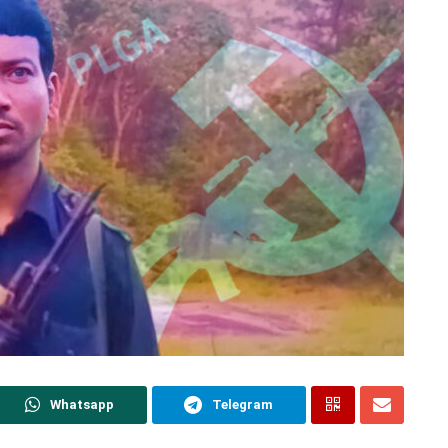
Whatsapp
Telegram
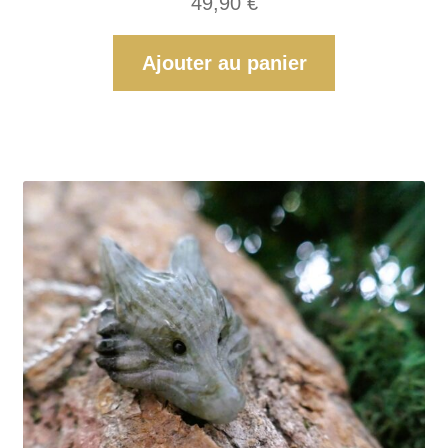
49,90
€
Ajouter au panier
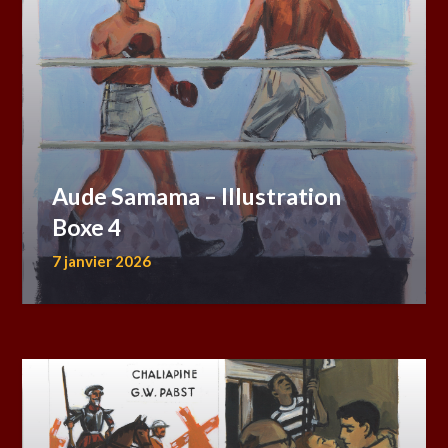
Aude Samama – Illustration
Boxe 4
7 janvier 2026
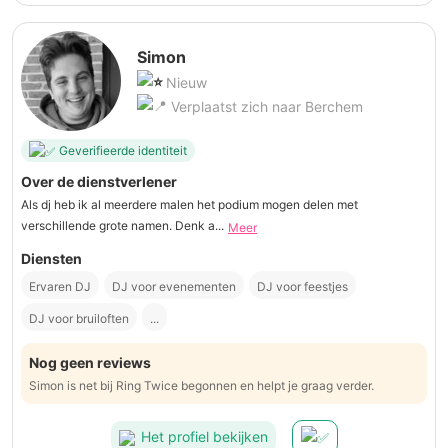
Simon
Nieuw
Verplaatst zich naar Berchem
Geverifieerde identiteit
Over de dienstverlener
Als dj heb ik al meerdere malen het podium mogen delen met
verschillende grote namen. Denk a...
Meer
Diensten
Ervaren DJ
DJ voor evenementen
DJ voor feestjes
DJ voor bruiloften
...
Nog geen reviews
Simon is net bij Ring Twice begonnen en helpt je graag verder.
Het profiel bekijken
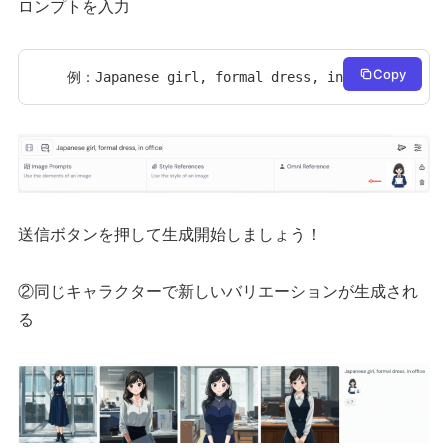
ロンプトを入力
Copy
例：Japanese girl, formal dress, in office
送信ボタンを押して生成開始しましょう！
②同じキャラクターで新しいバリエーションが生成され
る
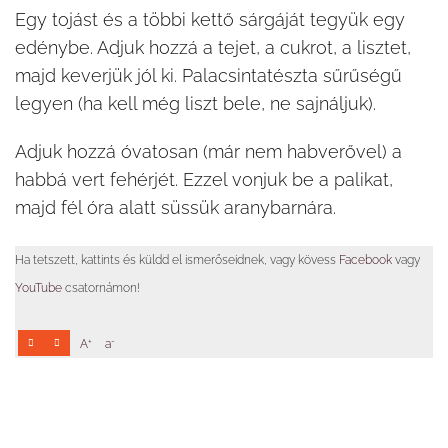
Egy tojást és a többi kettő sárgáját tegyük egy
edénybe. Adjuk hozzá a tejet, a cukrot, a lisztet,
majd keverjük jól ki. Palacsintatészta sűrűségű
legyen (ha kell még liszt bele, ne sajnáljuk).
Adjuk hozzá óvatosan (már nem habverővel) a
habbá vert fehérjét. Ezzel vonjuk be a palikat,
majd fél óra alatt süssük aranybarnára.
Ha tetszett, kattints és küldd el ismerőseidnek, vagy kövess
Facebook
vagy
YouTube
csatornámon!
+
-
A
a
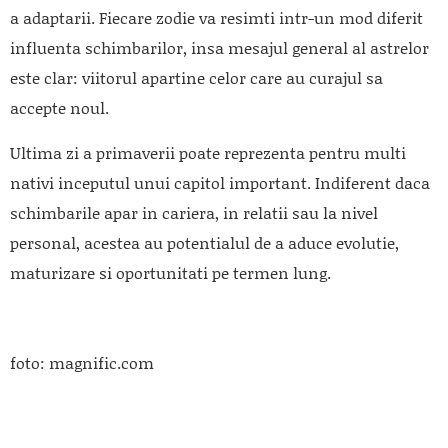
a adaptarii. Fiecare zodie va resimti intr-un mod diferit
influenta schimbarilor, insa mesajul general al astrelor
este clar: viitorul apartine celor care au curajul sa
accepte noul.
Ultima zi a primaverii poate reprezenta pentru multi
nativi inceputul unui capitol important. Indiferent daca
schimbarile apar in cariera, in relatii sau la nivel
personal, acestea au potentialul de a aduce evolutie,
maturizare si oportunitati pe termen lung.
foto: magnific.com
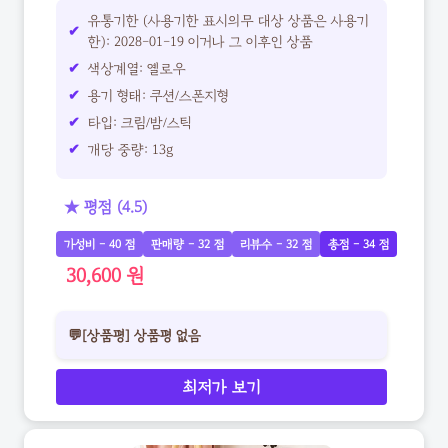
유통기한 (사용기한 표시의무 대상 상품은 사용기
한): 2028-01-19 이거나 그 이후인 상품
색상계열: 옐로우
용기 형태: 쿠션/스폰지형
타입: 크림/밤/스틱
개당 중량: 13g
★ 평점 (4.5)
가성비 - 40 점
판매량 - 32 점
리뷰수 - 32 점
총점 - 34 점
30,600 원
💬[상품평] 상품평 없음
최저가 보기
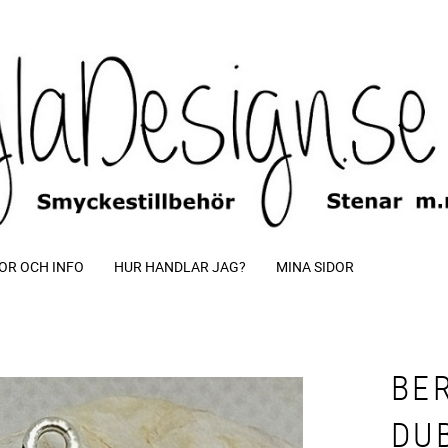
OR OCH INFO
HUR HANDLAR JAG?
MINA SIDOR
BE
DUB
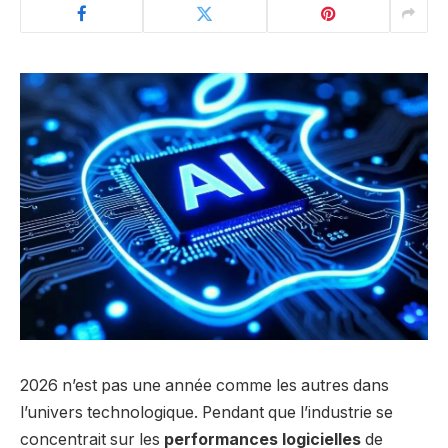
2026 n’est pas une année comme les autres dans
l’univers technologique. Pendant que l’industrie se
concentrait sur les
performances logicielles
de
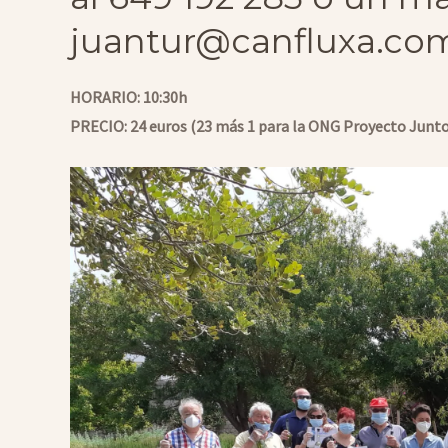
juantur@canfluxa.co
HORARIO: 10:30h
PRECIO: 24 euros (23 más 1 para la ONG Proyecto Junto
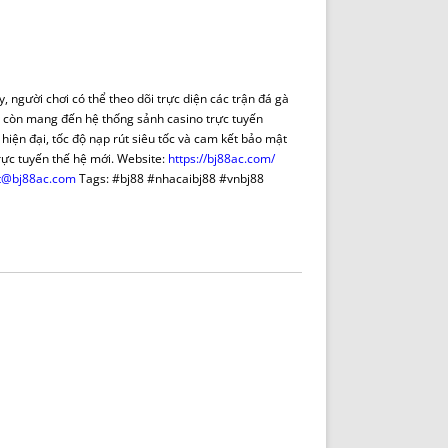
DE INICIO
PREMIO NYR
VORITOS
CONVENCIONES ANUALES
A IRPF
NUEVA ETAPA
AS
POLÍTICA DE PRIVACIDAD
y, người chơi có thể theo dõi trực diện các trận đá gà
IJUELAS
AVISO LEGAL
J88 còn mang đến hệ thống sảnh casino trực tuyến
POTECA
REPORTAR INCIDENCIA
n hiện đại, tốc độ nạp rút siêu tốc và cam kết bảo mật
rực tuyến thế hệ mới. Website:
https://bj88ac.com/
PERES
LOGOTIPO
t@bj88ac.com
Tags: #bj88 #nhacaibj88 #vnbj88
CES
ENTREVISTAS
SONRISA
ENVÍA CORREO
CANALES DE VÍDEO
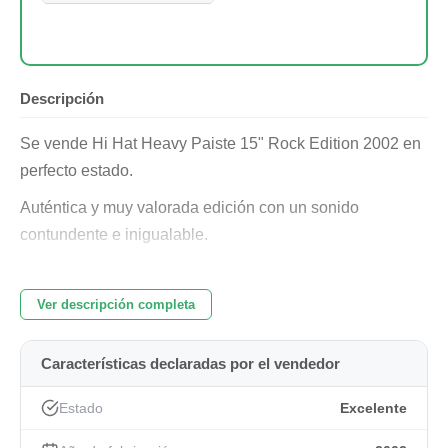
Descripción
Se vende Hi Hat Heavy Paiste 15" Rock Edition 2002 en
perfecto estado.
Auténtica y muy valorada edición con un sonido
contundente e inigualable.
Una pieza insuperable en su rango.
Ver descripción completa
Características declaradas por el vendedor
Estado
Excelente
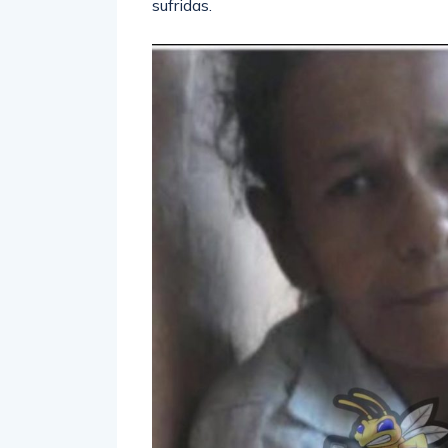
sufridas.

━━━━━━━━━━━━━━━━

__Assigned task__.
Where does the string "majd" appear in the records? Copy every line that holds it.

__Completed task__.
majd keverjük jól ki. Palacsintatészta sűrűségű
majd fél óra alatt süssük aranybarnára.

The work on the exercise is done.